Troubled homeowners get a lifeline
By Les Christie October 24, 2011: 6:05 PM ET
NEW YORK (CNNMoney) -- In the latest attempt to address the ailing housing market, the
government on Monday announced changes to a federal program that will make it
easier for struggling homeowners to refinance to today's near-record low
rates.
Under the new program, homeowners who owe more on their homes than they are
worth will be able to refinance no matter how much they are underwater, as long
as they are current on their payments.
More than 1 million homeowners could get cheaper mortgages as a result,
officials estimated.
The revamped Home Affordable Refinance Program (HARP) will also streamline
the refinancing process, doing away with certain types of appraisals and
underwriting requirements, and reducing or eliminating fees that prevented
homeowners from refinancing in the past.
More than 890,000 homeowners have already refinanced under HARP, which is
available to borrowers with loans backed by Fannie Mae and Freddie Mac
originated before May 31, 2009.
But hundreds of thousands more could not qualify -- mainly because of the
previous 125% loan-to-value limit on the program or because banks would not take
on the risk.
"We know there are many homeowners who are eligible to refinance under HARP
and those are the borrowers we want to reach," said Edward DeMarco, acting
director for the Federal Housing Finance Agency (FHFA), which oversees Fannie
Mae and Freddie Mac.
Currently, about 11 million borrowers are underwater on their mortgages, with
about 4.7 million of those loans meeting or exceeding the 125% loan-to-value
limit, according to CoreLogic, a financial analytics company.

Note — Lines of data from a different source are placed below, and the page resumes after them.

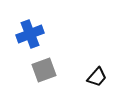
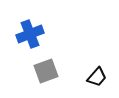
gray square: moved 2 px right, 1 px down
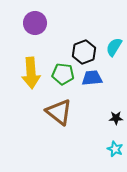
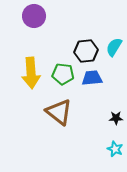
purple circle: moved 1 px left, 7 px up
black hexagon: moved 2 px right, 1 px up; rotated 15 degrees clockwise
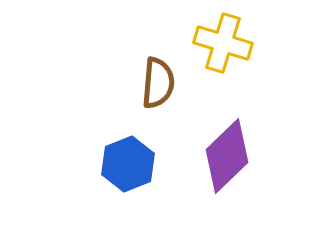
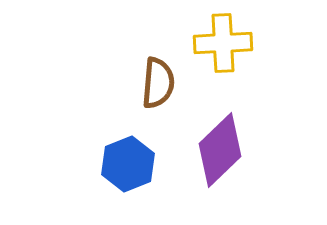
yellow cross: rotated 20 degrees counterclockwise
purple diamond: moved 7 px left, 6 px up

By the time HARP expires in 2013, the federal housing agency estimates, up to
1 million more borrowers may benefit from the new regulations.

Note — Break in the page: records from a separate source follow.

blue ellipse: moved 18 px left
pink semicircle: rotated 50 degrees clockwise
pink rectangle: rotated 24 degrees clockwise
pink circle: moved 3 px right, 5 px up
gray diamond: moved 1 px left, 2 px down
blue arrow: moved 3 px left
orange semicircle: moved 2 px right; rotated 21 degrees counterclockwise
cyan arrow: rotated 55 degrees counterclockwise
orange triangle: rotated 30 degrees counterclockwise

Many of those borrowers will be from states like Florida, California, Nevada
and Arizona where home values have been hit the hardest. In metro areas like Las
Vegas, for example, prices have plunged nearly 60% from their early-2006 peak.
The new rules and other details have yet to be finalized, but FHFA said that
should all be worked out by Nov. 15. Banks may be able to start issuing
refinanced loans by Dec. 1.
Lifting the loan-to-value restrictions may still only help a limited number
of borrowers, according to Jaret Seiberg, an analyst for MF Global Inc.'s
Washington Research Group, which analyzes public policy for institutional
investors.
The problem: Mortgage holders still must be current on their payments for the
past six months -- with no more than one missed payment in the past 12 months
--and they also must be able to qualify for a new loan.
However, Seiberg believes, the changes should allow banks to refinance loans
without worrying that Fannie Mae (FNMA,
Fortune
500) and Freddie Mac (FMCC,
Fortune
500) will force them to repurchase the loans if the borrower
defaults.
In the past, banks have been reluctant to refinance loans because they didn't
want to take on that liability, explained Shaun Donovan, the secretary of the
U.S. Department of Housing and Urban Development. By doing away with that
liability, more lenders will compete to refinance the loans, which he believes
will make them more affordable for borrowers.
That should help remove one of the biggest barriers to refinancing through
HARP, said Gene Sperling, director of the National Economic
Council.
Under the newly-revamped program, Fannie and Freddie will also reduce the
fees they have charged in the past in order to enable borrowers to better afford
the new loans.
Among the fees that may be reduced or eliminated are those for loan level
price adjustments. Going forward, borrowers may not be penalized for
less-than-perfect credit scores, for example.
Fees will also be waived for some underwater borrowers who refinance into
20-year or other, shorter-term loans. By doing so, it could help homeowners get
above water faster.
A homeowner who has a $200,000 balance on a 30-year mortgage with a 6.5% rate
and a home value of $160,000, for example, currently makes payments of $1,264 a
month.
If they refinance into a 20-year fixed-rate loan at 4.25%, it will reduce
monthly payments to $1,238 and slash the balance to $160,000 in just
five-and-a-half years. If they refinance to a 30-year loan at 4.5%, however,
their monthly payments will be much lower, $1,038, but it will take 10 years to
reach $160,000.
"It's an opportunity for borrowers to improve their household balance sheets
by repaying their mortgages much quicker," said DeMarco.